Now he lectures on Creative Writing at the University of Limerick, at the same time continuing his own output of work. With five books already published, he's currently trying to find spare weeks to do the edits on his next one.

At the Woodbine Books afternoon conversation he recalled a childhood where there were always books around, and that he was regularly telling stories to his siblings. "I can't remember any of those stories today. But I was always scribbling things down. It was expected in the house that I would be a writer someday."

It didn't happen immediately. There was a variety of jobs. On a building site, in a meat factory. Along the way a law degree in University of Limerick, and the 'safe' job with the National Employment Rights Authority. All of which, as it happened, provided grist for the mill that was eventually to grind out his first book, and others. And there was the ghost.

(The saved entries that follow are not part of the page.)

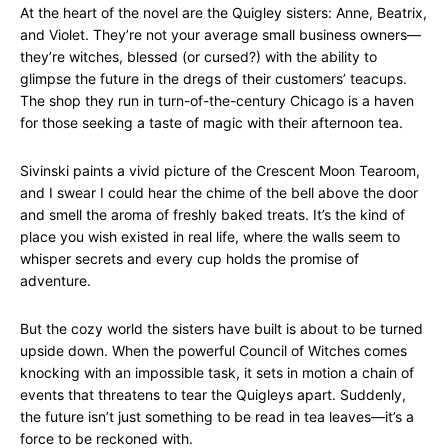
At the heart of the novel are the Quigley sisters: Anne, Beatrix,
and Violet. They’re not your average small business owners—
they’re witches, blessed (or cursed?) with the ability to
glimpse the future in the dregs of their customers’ teacups.
The shop they run in turn-of-the-century Chicago is a haven
for those seeking a taste of magic with their afternoon tea.
Sivinski paints a vivid picture of the Crescent Moon Tearoom,
and I swear I could hear the chime of the bell above the door
and smell the aroma of freshly baked treats. It’s the kind of
place you wish existed in real life, where the walls seem to
whisper secrets and every cup holds the promise of
adventure.
But the cozy world the sisters have built is about to be turned
upside down. When the powerful Council of Witches comes
knocking with an impossible task, it sets in motion a chain of
events that threatens to tear the Quigleys apart. Suddenly,
the future isn’t just something to be read in tea leaves—it’s a
force to be reckoned with.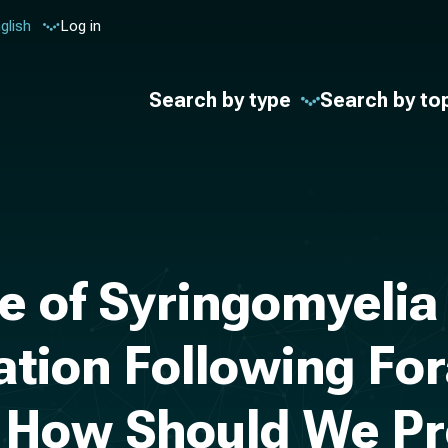
glish
Log in
Search by type
Search by to
e of Syringomyelia
mation Following 
 How Should We P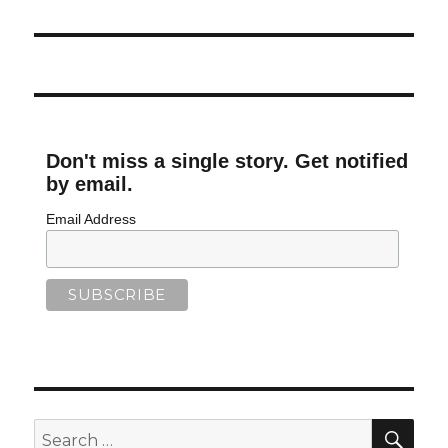
Don't miss a single story. Get notified
by email.
Email Address
SEA
Search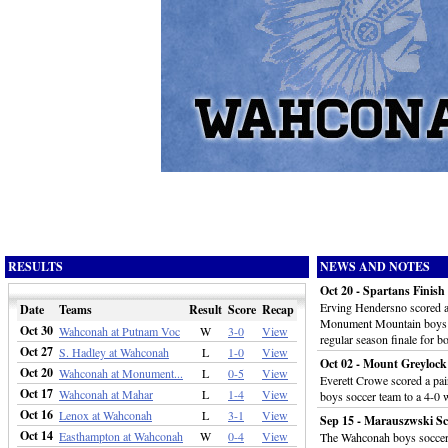
RESULTS
NEWS AND NOTES
Oct 20 - Spartans Finis
Erving Hendersno scored a 
Date
Teams
Result
Score
Recap
Monument Mountain boys s
Oct 30
Wahconah at Putnam Voc
W
3-0
View
regular season finale for b
Oct 27
S. Hadley at Wahconah
L
1-0
View
Oct 02 - Mount Greyloc
Oct 20
Wahconah at Monument...
L
0-5
View
Everett Crowe scored a pa
Oct 17
Wahconah at Mahar
L
1-4
View
boys soccer team to a 4-0
Oct 16
Lenox at Wahconah
L
3-1
View
Sep 15 - Marauszwski Sc
Oct 14
Easthampton at Wahconah
W
0-4
View
The Wahconah boys soccer t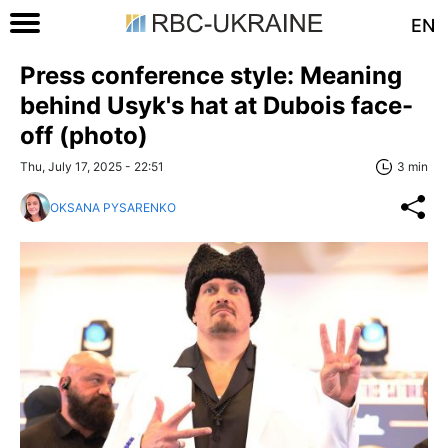
EN
Press conference style: Meaning
behind Usyk's hat at Dubois face-
off (photo)
Thu, July 17, 2025 - 22:51
3 min
OKSANA PYSARENKO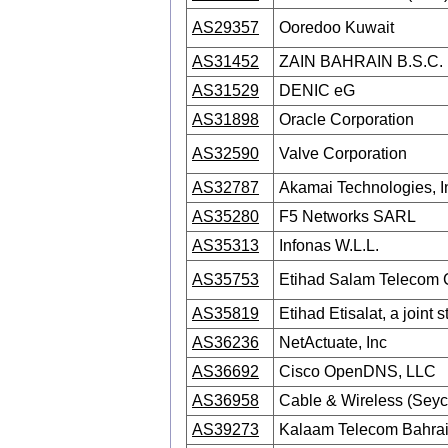
AS29357
Ooredoo Kuwait
AS31452
ZAIN BAHRAIN B.S.C.
AS31529
DENIC eG
AS31898
Oracle Corporation
AS32590
Valve Corporation
AS32787
Akamai Technologies, I
AS35280
F5 Networks SARL
AS35313
Infonas W.L.L.
AS35753
Etihad Salam Telecom
AS35819
Etihad Etisalat, a joint
AS36236
NetActuate, Inc
AS36692
Cisco OpenDNS, LLC
AS36958
Cable & Wireless (Seyc
AS39273
Kalaam Telecom Bahrai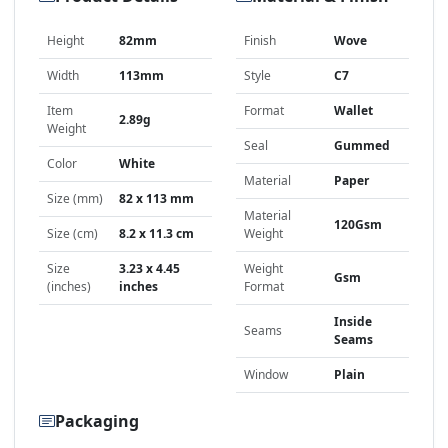
Height
82mm
Finish
Wove
Width
113mm
Style
C7
Item
Format
Wallet
2.89g
Weight
Seal
Gummed
Color
White
Material
Paper
Size (mm)
82 x 113 mm
Material
120Gsm
Size (cm)
8.2 x 11.3 cm
Weight
Size
3.23 x 4.45
Weight
Gsm
(inches)
inches
Format
Inside
Seams
Seams
Window
Plain
Packaging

Before meeting Anne-Marie who was to become his wife, he told the Woodbine audience, he had lived for years in a house which 'included a ghost'. He tried to write, talked about writing, began stories without finishing them. He now feels he generally wasted what should have been a very productive period. "Even the ghost was whispering at my shoulder, telling me to finish the damn things. I was living on my own in what was the equivalent of an artist's garret, but not producing anything."

Eventually he met Anne-Marie, they married, and he was still rabbiting on about writing while they watched television at home. Finally she told him to 'go upstairs and write that book'.

He got the message. Went 'upstairs', and eventually came back with The Thing About December. He has a very clear recollection of sending the manuscript to an agent for the first time. "I fully expected that it would get me a book contract in a few days. Instead it was returned with a compliments slip, 'not for me'. "It was worse because that was all. I had heard of rejections that came back with lots of notes and suggestions. But this was just 'not for me'."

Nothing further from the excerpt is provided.